To prepare the sample for study, Diebold’s team put microcline in a UHV chamber, which prevents any contamination from reaching the surface after its preparation. The rock is then cleaved, exposing a pristine, dry surface. The splitting creates a strong charge at the surface, which interferes with the AFM measurement. Traditionally, the sample is annealed to dissipate the charge—that was the method chosen by Kühnle and her colleagues in their study of the mineral. On the other hand, Diebold’s group used a technique they had tried for the first time in a study published just last year: irradiating the sample with x rays. ⁴ Each group independently studied the atomic surface structure of microcline, and both were met by the same initial surprise: The sample was immediately wet.

Just add water

“At the beginning it was really confusing,” says Giada Franceschi, a postdoc who coordinated the project in Vienna. “Because we were breaking the material apart, you would think the surface should be dry; we have such a perfect vacuum.” Multiple experiments confirmed that the sudden moisture on the surface wasn’t a fluke. Franceschi traced the hydroxyl groups to water that had been released from inside the rock when the sample was cleaved. The small amount of water was enough to immediately coat the mineral’s surface.

Although the surfaces were wet, both research groups were still able to use AFM to determine the underlying atomic structure of the microcline surface. The images showed that the mineral did not exhibit surface reconstruction. Al and Si atoms bound to OH groups surrounded the potassium ions in a regular, buckled honeycomb pattern. Franziska Sabath, a postdoc working with Kühnle, took the experiment one step further, imaging microcline with multiple layers of water molecules to get a 3D perspective of the interface between the solid and the liquid. “The first layer of water is really strongly bound, and the other layers are really mobile,” she says. Sabath suspects that the ease of ice nucleation could be attributed to how the initial layer of OH groups connects to both the surface structure and the next layers of water, although details of the flat surface studied in the current work likely differ.

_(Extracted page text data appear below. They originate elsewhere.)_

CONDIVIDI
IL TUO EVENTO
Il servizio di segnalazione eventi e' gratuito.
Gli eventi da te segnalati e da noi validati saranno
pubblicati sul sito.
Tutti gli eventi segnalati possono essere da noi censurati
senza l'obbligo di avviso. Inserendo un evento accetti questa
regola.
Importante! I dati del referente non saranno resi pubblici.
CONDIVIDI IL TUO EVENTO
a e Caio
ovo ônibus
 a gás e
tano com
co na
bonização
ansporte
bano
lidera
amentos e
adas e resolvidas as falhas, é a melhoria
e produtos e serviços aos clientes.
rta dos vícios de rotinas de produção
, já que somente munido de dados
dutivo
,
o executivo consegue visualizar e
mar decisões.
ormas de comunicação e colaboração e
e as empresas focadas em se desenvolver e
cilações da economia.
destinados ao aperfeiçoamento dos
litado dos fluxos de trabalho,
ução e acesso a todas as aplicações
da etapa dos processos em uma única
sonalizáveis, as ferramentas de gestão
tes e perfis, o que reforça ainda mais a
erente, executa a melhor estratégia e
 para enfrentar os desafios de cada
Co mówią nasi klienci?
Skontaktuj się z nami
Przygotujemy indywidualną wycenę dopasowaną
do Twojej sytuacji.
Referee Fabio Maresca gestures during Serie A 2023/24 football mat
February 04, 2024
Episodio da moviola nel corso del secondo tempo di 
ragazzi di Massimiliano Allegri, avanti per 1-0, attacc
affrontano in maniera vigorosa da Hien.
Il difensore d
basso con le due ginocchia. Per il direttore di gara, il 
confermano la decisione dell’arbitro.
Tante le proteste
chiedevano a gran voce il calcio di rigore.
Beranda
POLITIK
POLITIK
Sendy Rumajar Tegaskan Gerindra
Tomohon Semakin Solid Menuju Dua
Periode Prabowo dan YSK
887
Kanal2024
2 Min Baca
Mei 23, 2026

Although the immediate addition of OH groups to the surface was unexpected—the researchers were surprised to see how little water was needed to hydroxylate the surface—the rapid bonding of OH groups did align with what atmospheric scientists expect happens in nature. Dust particles in the atmosphere are surrounded by water and would also start from a hydroxylated state before any ice nucleation occurred. Establishing the pattern of the water bonds on the surface will improve the ability of atmospheric scientists to model the nucleation process and give them greater confidence in their simulations.

Atomic ordering

Determining the surface structure of microcline is only the first step to understanding ice nucleation on microcline. Ice nucleation requires more than an initial layer of water, and atmospheric particles are much smaller than lab samples. Sabath says she hopes to obtain a precise 3D structure of multiple layers of water on a surface with steplike defects.

Knowing the surface structure doesn’t completely solve the mystery of why microcline is so efficient at ice nucleation, but Franceschi thinks it might be a significant part of the story. As more water interacts with the surface, it encounters the Al–OH and Si–OH groups that have naturally formed bonds in specific orientations. “We think that the arrangement of these OH groups is really important to bind water in a precise way and then make periodic ice structures in the long term,” Franceschi says. The Vienna group is now studying other minerals that are less effective at ice nucleation; initial findings are showing a more disordered arrangement of hydroxyl groups.